- [Data under study]

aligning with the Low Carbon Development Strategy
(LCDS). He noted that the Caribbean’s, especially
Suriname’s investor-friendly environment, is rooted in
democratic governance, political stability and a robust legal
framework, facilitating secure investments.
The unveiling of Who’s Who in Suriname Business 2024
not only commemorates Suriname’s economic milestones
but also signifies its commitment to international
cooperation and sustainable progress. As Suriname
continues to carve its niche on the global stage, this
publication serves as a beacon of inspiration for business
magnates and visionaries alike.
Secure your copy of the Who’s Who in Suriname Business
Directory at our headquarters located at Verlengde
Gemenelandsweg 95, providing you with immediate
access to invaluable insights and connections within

- [Problem description] Your answer should be the lines of the records that hold the string "Suriname".

- [Task answer]
Suriname’s investor-friendly environment, is rooted in
The unveiling of Who’s Who in Suriname Business 2024
not only commemorates Suriname’s economic milestones
cooperation and sustainable progress. As Suriname
Secure your copy of the Who’s Who in Suriname Business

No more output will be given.